Model Training

Use Dask to train models across a distributed cluster
Model Training
Try this example in seconds on Saturn Cloud

Dask integrates very nicely with existing machine learning libraries like LightGBM, XGBoost, and scikit-learn. Distributing tasks across multiple cores and multiple machines helps in scaling training. In this example we’ll show how to use Dask when training models from those three libraries.

First, start the Dask cluster associated with your Saturn Cloud resource.

from dask_saturn import SaturnCluster
from dask.distributed import Client

client = Client(SaturnCluster())

After running the above command, it’s recommended that you check on the Saturn Cloud resource page that the Dask cluster as fully online before continuing. Alternatively, you can use the command client.wait_for_workers(3) to halt the notebook execution until all three of the workers are ready.

Now load your data into a Dask Dataframe. Here we are loading data for csv file located at s3 storage. Using read_csv from Dask takes the same form as using that function from pandas.

import dask.dataframe as dd

df = dd.read_csv(
    "s3://saturn-public-data/examples/Dask/revised_house", storage_options={"anon": True}
)

We will now assign predictors to X and target feature to y. Dask has a specific module called dask_ml that replicates the features of scikit-learn accelerated with parallelization. We will use that feature and split our data to train and test.

from dask_ml.model_selection import train_test_split

y = df["SalePrice"]
X = df[["YearBuilt", "BedroomAbvGr"]]

X_train, X_test, y_train, y_test = train_test_split(
    X, y, test_size=0.3, shuffle=True, random_state=2
)

LightGBM Training with Dask

LightGBM is a popular algorithm for supervised learning with tabular data. It has been used in many winning solutions in data science competitions.
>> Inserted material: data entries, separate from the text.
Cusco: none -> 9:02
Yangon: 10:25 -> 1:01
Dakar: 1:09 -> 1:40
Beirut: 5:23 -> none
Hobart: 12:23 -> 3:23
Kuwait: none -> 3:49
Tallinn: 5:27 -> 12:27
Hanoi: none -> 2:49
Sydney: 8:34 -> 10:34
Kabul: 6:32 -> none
In LightGBM, like in other gradient-boosted decision tree algorithms, trees are built one node at a time. When building a tree, a set of possible “split points” (tuples of (feature, threshold)) is generated, and then each split point is evaluated. The one that leads to the best reduction in loss is chosen and added to the tree. Nodes are added to the tree this way until tree-specific stopping conditions are met.

The DaskLGBMRegressor class from lightgbm accepts any parameters that can be passed to lightgbm.LGBRegressor. Let’s use the default parameters for this example. lightgbm.dask model objects also come with a predict() method that can be used to create predictions on a Dask Array or Dask DataFrames.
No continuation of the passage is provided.